Description
This recipe for Crispy Roasted Chicken Thighs with Veggies features bone-in, skin-on chicken thighs marinated in a flavorful blend of garlic, soy sauce, honey, and ginger. Roasted alongside a colorful medley of yukon gold potatoes, sweet potatoes, carrots, celery, and shallots, the dish boasts crispy skin and tender, caramelized vegetables, perfect for a hearty and satisfying weeknight dinner.
Ingredients
Scale
Chicken Marinade
- 8 bone-in, skin-on chicken thighs
- 1/4 cup olive oil
- 4 large cloves garlic, minced
- 2 Tbsp soy sauce (or tamari for gluten-free option)
- 1 tsp honey
- 1/2 tsp ground ginger
- Salt and pepper, to taste
Vegetables
- 2 medium yukon gold potatoes, chopped into 1-inch chunks with peel on
- 1 medium sweet potato, chopped into 1-inch chunks with peel on
- 2.5 cups chopped carrots (about 2-3 whole carrots), sliced on a diagonal into 1/2-inch pieces
- 2.5 cups chopped celery (about 4-5 stalks), sliced on a diagonal into 1/2-inch pieces
- 1 medium shallot, sliced into strips
Instructions
- Preheat Oven: Preheat your oven to 400°F (204°C). Line an extra-large baking sheet with parchment paper. If you don’t have an extra-large sheet, use two medium baking sheets or two casserole dishes.

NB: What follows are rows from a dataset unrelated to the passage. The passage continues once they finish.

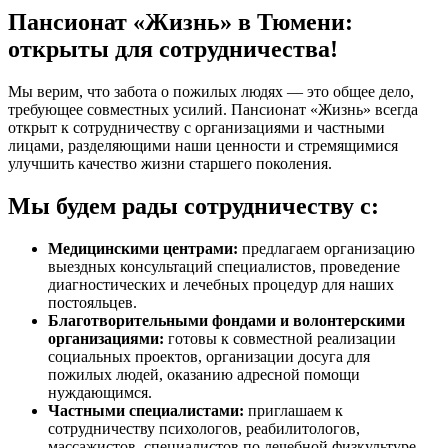
Пансионат «Жизнь» в Тюмени:
открыты для сотрудничества!
Мы верим, что забота о пожилых людях — это общее дело,
требующее совместных усилий. Пансионат «Жизнь» всегда
открыт к сотрудничеству с организациями и частными
лицами, разделяющими наши ценности и стремящимися
улучшить качество жизни старшего поколения.
Мы будем рады сотрудничеству с:
Медицинскими центрами:
предлагаем организацию
выездных консультаций специалистов, проведение
диагностических и лечебных процедур для наших
постояльцев.
Благотворительными фондами и волонтерскими
организациями:
готовы к совместной реализации
социальных проектов, организации досуга для
пожилых людей, оказанию адресной помощи
нуждающимся.
Частными специалистами:
приглашаем к
сотрудничеству психологов, реабилитологов,
массажистов, специалистов по лечебной физкультуре,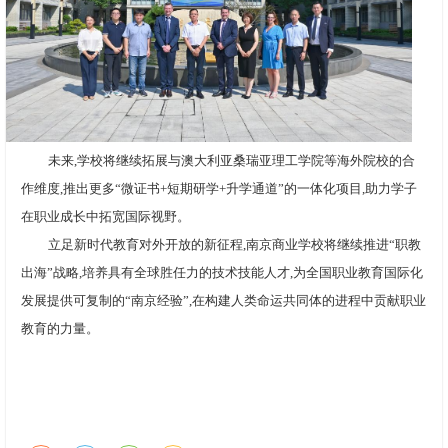
未来,学校将继续拓展与澳大利亚桑瑞亚理工学院等海外院校的合
作维度,推出更多“微证书+短期研学+升学通道”的一体化项目,助力学子
在职业成长中拓宽国际视野。
立足新时代教育对外开放的新征程,南京商业学校将继续推进“职教
出海”战略,培养具有全球胜任力的技术技能人才,为全国职业教育国际化
发展提供可复制的“南京经验”,在构建人类命运共同体的进程中贡献职业
教育的力量。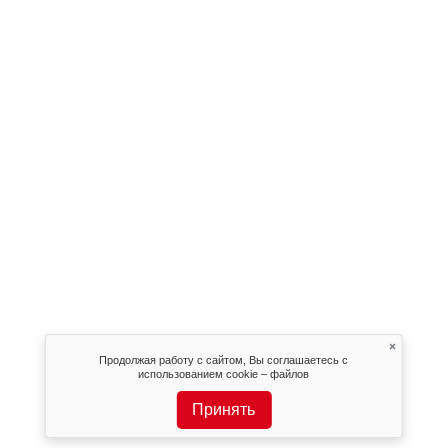
×
Продолжая работу с сайтом, Вы соглашаетесь с
использованием cookie – файлов
Принять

- Make Marinade: In a large mixing bowl, combine olive oil, minced garlic, soy sauce (or tamari), honey, ground ginger, salt, and pepper, whisking well to create a flavorful marinade.
- Marinate Chicken: Place the bone-in, skin-on chicken thighs into the marinade bowl. Toss them thoroughly until well coated. Let the chicken sit in the marinade while you prepare the vegetables to absorb the flavors.
- Prep Veggies: Chop the yukon gold potatoes and sweet potatoes into roughly 1-inch chunks, keeping the peel on. Slice the carrots and celery into 1/2-inch thick diagonal pieces, and slice the shallot into strips.
- Transfer Chicken: Using tongs, place the marinated chicken thighs onto the prepared baking sheet, spacing them apart to allow even cooking and crispiness.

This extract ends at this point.